Swimming: Good nutrition for better workouts!
In swimming, training is a very intense and demanding exercise. The body consumes a lot of energy, muscle mass is in high demand and dehydration can be significant. The choice of a suitable sports nutrition will allow you to improve comfort and greatly increase the performance of your sessions. The nutritional strategy for swimming training can be organized according to the three main phases of the effort:
BEFORE: Establish essential reserves
Energy: Swimming training often takes place early in the morning, at lunch time or at the end of the day. In short, long after the last meal. It is fundamental to bring to the body intake of sugars and proteins in order to replenish energy reserves you will need during your session. An insufficient level of energy is the risk of a badly exploited session because of fatigue and a loss of motivation. This is often the case when you enter the pool with a very ambitious training program and during the session, tiredness related to fatigue whispered to us to lower our requirements.
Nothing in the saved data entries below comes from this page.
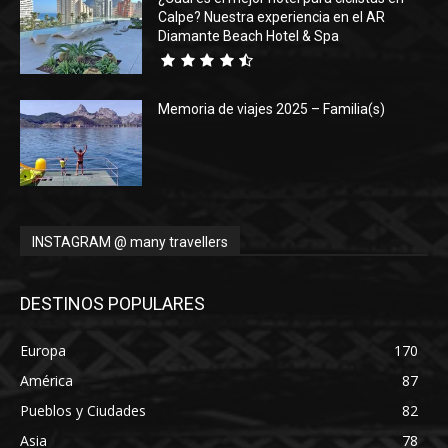
Calpe? Nuestra experiencia en el AR
Diamante Beach Hotel & Spa
Memoria de viajes 2025 – Familia(s)
INSTAGRAM @ many travellers
DESTINOS POPULARES
Europa
170
América
87
Pueblos y Ciudades
82
Asia
78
An hour to 45 minutes before the session, we recommend swimmers to eat a mixture of concentrated sugars and proteins, because the portion must be small so as not to overload the digestive system. An energy bar with specially adapted composition will fit perfectly.
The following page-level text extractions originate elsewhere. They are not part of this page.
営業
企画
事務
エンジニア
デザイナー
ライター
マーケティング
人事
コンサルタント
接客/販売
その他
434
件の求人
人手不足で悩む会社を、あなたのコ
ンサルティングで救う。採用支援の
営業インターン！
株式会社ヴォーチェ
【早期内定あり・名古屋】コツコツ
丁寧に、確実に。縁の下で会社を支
Hydration: Hydration is the most important element of the nutritional strategy. Always remember that 1% dehydration causes a 10% drop in performance. 2% dehydration leads to a 20% drop in performance, etc.
The general principle of hydration is regularity. We strongly advise swimmers not to drink large quantities just before training, even an hour before. It is best to hydrate regularly in small sips throughout the day, throughout the week, even on days without training. If you train in the morning, do not hesitate to keep a glass or a bottle of water on your bedside table to take a few sips if you happen to wake up at night.
WHILE: Increase session performance
Energy and hydration: In swimming, the body's energy reserves are called upon from the start of training. Likewise, muscle fiber is immediately put to the test. It is better to avoid eating solid foods because digestion in a horizontal position is very difficult and may seriously disturb you.
We advise swimmers to consume an effort drink throughout the training in order to maintain their energy reserves and optimal hydration level. You will leave a container next to the pad and drink a few sips every 15 minutes, between two series.
AFTER: Optimizing recovery
The recovery process after swimming training is a very important step in your sports nutrition strategy. Indeed, it is he who will allow your body to fully assimilate the effects of your work and also to regenerate to be back in shape for the next session. A poorly nutritionally optimized recovery process can create latent fatigue throughout the day after training and / or sleep disturbances. In swimming, the issue of recovery is threefold: Regenerate muscle fibers, replenish glycogen stores and rehydrate the body in water, mineral salts and vitamins.